:: To do ::
Which lines of the records below contain the word "suggestion"? Copy each of them out.

:: Task inputs ::
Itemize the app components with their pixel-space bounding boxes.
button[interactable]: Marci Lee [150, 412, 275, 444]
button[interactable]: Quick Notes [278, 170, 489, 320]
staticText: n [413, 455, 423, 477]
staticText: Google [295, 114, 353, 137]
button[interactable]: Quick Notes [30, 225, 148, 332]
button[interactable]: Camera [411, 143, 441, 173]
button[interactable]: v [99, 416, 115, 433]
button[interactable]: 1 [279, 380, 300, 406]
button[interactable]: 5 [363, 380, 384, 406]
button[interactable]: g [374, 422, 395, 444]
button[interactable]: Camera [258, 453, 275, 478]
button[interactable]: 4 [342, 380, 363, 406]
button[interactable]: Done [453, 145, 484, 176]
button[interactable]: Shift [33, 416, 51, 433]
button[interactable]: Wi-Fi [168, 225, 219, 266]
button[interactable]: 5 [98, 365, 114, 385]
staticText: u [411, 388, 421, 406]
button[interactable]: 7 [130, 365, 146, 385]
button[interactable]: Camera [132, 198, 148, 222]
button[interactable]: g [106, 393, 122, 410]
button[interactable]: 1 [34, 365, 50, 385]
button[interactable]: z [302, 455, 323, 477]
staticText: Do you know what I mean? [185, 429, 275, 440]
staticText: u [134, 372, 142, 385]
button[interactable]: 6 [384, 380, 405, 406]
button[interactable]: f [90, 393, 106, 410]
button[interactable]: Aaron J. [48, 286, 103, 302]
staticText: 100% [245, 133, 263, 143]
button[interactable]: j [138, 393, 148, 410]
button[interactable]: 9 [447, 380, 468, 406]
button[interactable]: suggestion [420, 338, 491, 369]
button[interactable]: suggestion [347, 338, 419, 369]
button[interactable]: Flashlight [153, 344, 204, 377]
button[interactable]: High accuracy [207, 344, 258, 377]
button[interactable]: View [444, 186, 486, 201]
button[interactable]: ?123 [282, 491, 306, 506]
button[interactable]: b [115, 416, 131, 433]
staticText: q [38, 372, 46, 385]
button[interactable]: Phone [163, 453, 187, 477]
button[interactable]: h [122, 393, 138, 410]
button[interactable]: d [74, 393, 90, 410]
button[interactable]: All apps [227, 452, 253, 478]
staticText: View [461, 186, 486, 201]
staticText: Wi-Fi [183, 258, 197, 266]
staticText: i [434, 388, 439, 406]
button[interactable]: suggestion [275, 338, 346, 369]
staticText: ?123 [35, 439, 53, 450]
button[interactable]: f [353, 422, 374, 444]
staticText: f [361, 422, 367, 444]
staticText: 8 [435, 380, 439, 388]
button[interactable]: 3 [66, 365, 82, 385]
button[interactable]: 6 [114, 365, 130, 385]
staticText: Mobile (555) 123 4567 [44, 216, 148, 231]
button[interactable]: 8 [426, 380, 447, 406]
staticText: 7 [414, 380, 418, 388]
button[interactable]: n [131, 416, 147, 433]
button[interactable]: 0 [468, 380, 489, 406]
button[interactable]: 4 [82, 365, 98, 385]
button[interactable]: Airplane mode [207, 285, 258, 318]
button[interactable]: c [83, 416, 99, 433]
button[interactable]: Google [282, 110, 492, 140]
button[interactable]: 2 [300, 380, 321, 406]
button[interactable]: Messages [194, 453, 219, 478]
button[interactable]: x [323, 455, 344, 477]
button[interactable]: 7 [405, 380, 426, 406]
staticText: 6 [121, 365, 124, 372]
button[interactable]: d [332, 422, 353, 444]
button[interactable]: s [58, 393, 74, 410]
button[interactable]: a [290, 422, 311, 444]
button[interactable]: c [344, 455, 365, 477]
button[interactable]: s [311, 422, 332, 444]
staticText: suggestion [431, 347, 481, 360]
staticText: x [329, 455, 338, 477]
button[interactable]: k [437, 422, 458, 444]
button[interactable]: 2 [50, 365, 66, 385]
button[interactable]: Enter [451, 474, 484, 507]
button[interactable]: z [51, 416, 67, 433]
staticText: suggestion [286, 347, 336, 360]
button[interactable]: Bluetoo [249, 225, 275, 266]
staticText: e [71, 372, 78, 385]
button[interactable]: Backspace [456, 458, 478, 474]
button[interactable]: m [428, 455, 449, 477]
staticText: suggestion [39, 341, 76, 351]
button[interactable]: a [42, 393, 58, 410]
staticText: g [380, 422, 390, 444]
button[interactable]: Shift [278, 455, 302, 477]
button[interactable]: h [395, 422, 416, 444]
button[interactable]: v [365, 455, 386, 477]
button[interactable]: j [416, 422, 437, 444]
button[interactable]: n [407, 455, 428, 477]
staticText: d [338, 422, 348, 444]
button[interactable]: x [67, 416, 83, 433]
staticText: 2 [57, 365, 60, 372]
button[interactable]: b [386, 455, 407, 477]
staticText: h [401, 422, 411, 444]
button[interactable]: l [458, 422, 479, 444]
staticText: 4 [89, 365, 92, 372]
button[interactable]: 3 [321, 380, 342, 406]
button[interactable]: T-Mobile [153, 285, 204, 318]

:: Response to this task ::
button[interactable]: suggestion [420, 338, 491, 369]
button[interactable]: suggestion [347, 338, 419, 369]
button[interactable]: suggestion [275, 338, 346, 369]
staticText: suggestion [431, 347, 481, 360]
staticText: suggestion [286, 347, 336, 360]
staticText: suggestion [39, 341, 76, 351]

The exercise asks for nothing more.